E voltei-me para a senhora Dona Patrocínio, com a impaciência de uma nobre alma ofendida que carece reparação:
— É já, Titi! Vamos ao oratório! Quero que fique tudo aqui assombrado! Foi o que disse o meu amigo alemão: «Essa relíquia, ao destapar-se, é de ficar uma família inteira azabumbada!...»
Deslumbrada, a Titi ergueu-se de mãos postas. Eu corri a prover-me de um martelo. Quando voltei, o Doutor Margaride, grave, calçava as suas luvas pretas... E atrás da senhora Dona Patrocínio, cujos cetins faziam no sobrado um ruge-ruge de vestes de prelado, penetramos no corredor onde o grande bico de gás silvava dentro do seu vidro fosco. Ao fundo a Vicência e a cozinheira espreitavam com os seus rosários na mão.
O oratório resplandecia. As velhas salvas de prata, batidas pelas chamas das velas de cera, punham no fundo do altar um brilho branco de glória.

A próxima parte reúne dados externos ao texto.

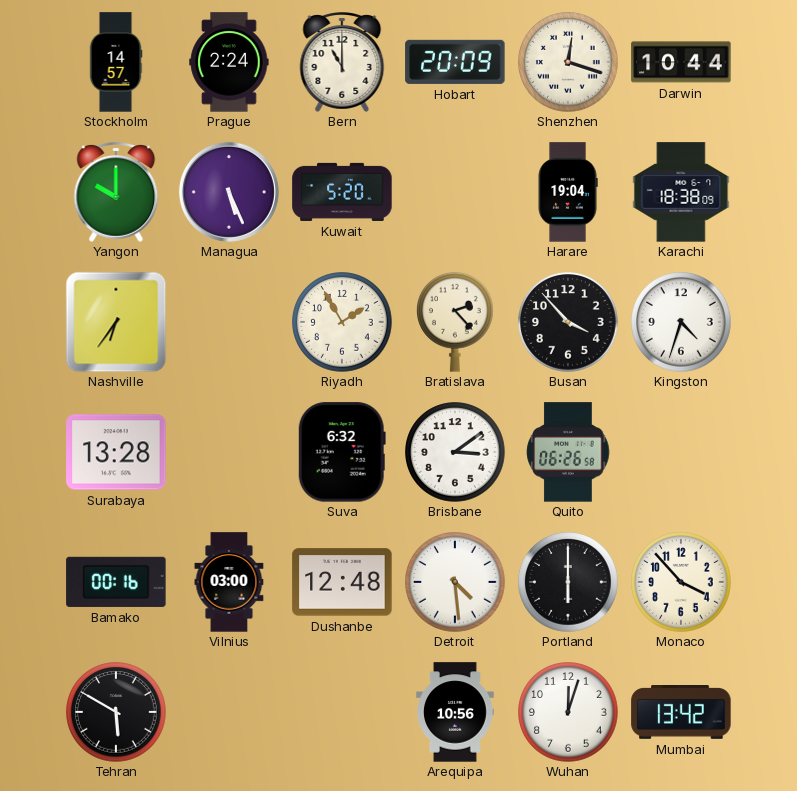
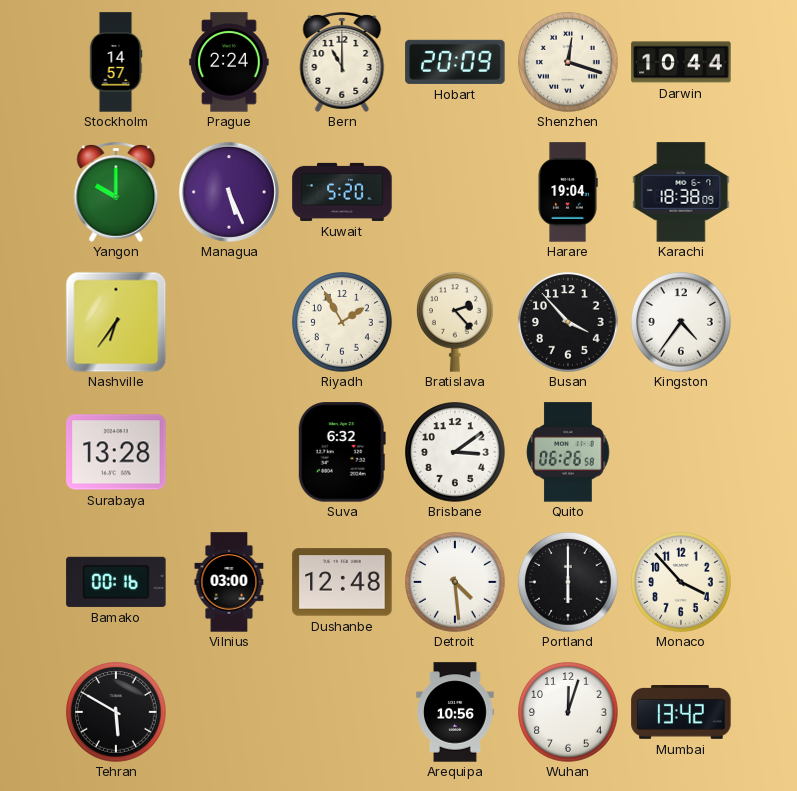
Kingston: 4:33 -> 4:36
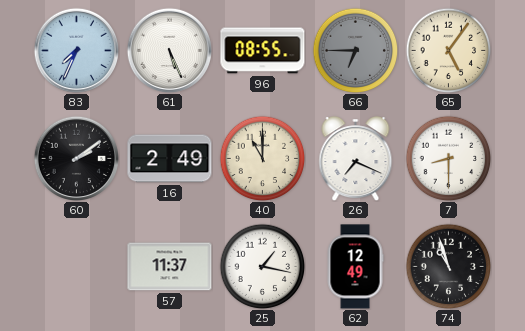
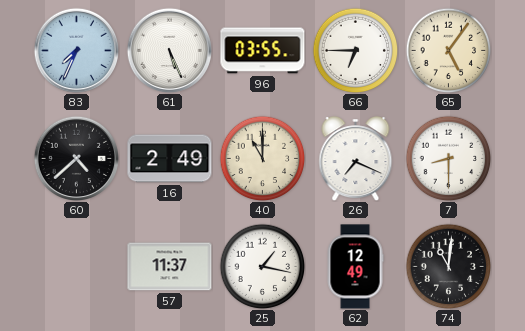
96: 08:55 -> 03:55
66 dial: grey -> white
60: 2:09 -> 4:38
74: 10:57 -> 11:01
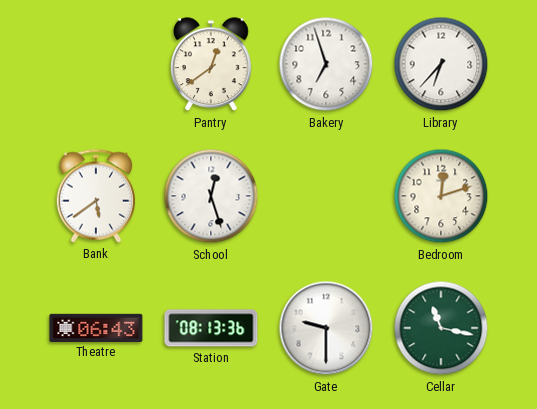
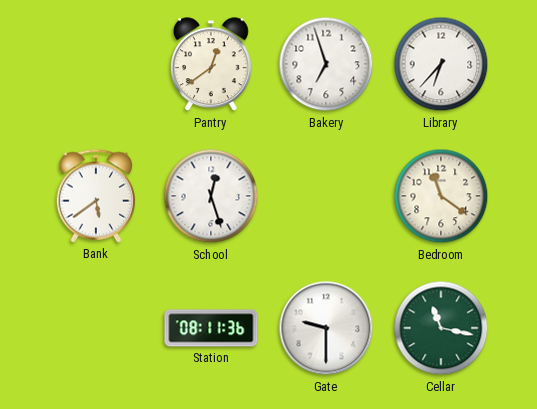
Bedroom: 12:12 -> 11:21
Theatre: 06:43 -> none
Station: 08:13 -> 08:11
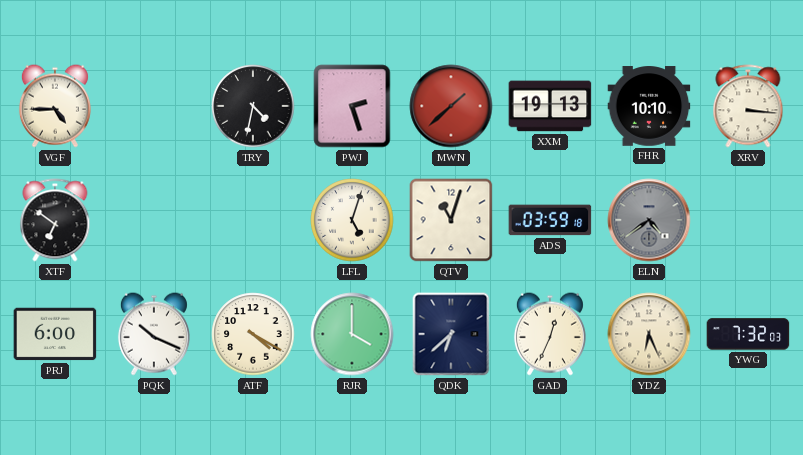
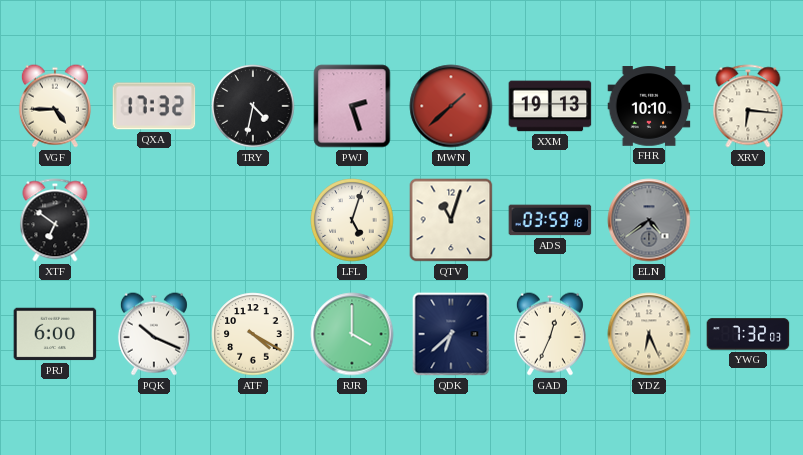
QXA: none -> 17:32
XRV: 3:16 -> 6:16
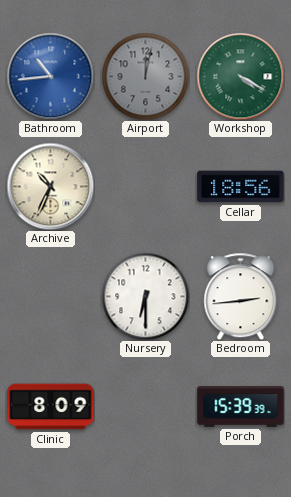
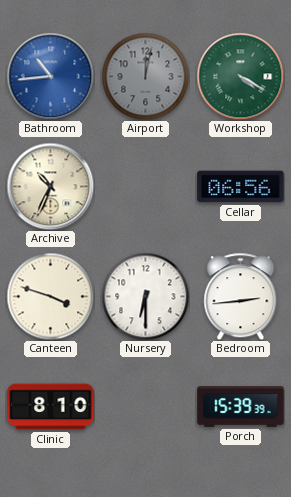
Cellar: 18:56 -> 06:56
Canteen: none -> 3:48
Clinic: 8:09 -> 8:10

Sobre a candidez das rendas lavadas, entre a neve fresca das camélias — as túnicas dos santos, azuis e vermelhas, com o seu lustre de seda, pareciam novas, especialmente talhadas nos guarda-roupas do céu para aquela rara noite de festa... Por vezes o raio de uma auréola tremia, despedia um fulgor, como se na madeira das imagens corressem estremecimentos de júbilo. E na sua cruz de pau preto, o Cristo, riquíssimo, maciço, todo de ouro, suando ouro, sangrando ouro, reluzia preciosamente.
— Tudo com muito gosto! Que divina cena! — murmurou o Doutor Margaride, deliciado na sua paixão do grandioso.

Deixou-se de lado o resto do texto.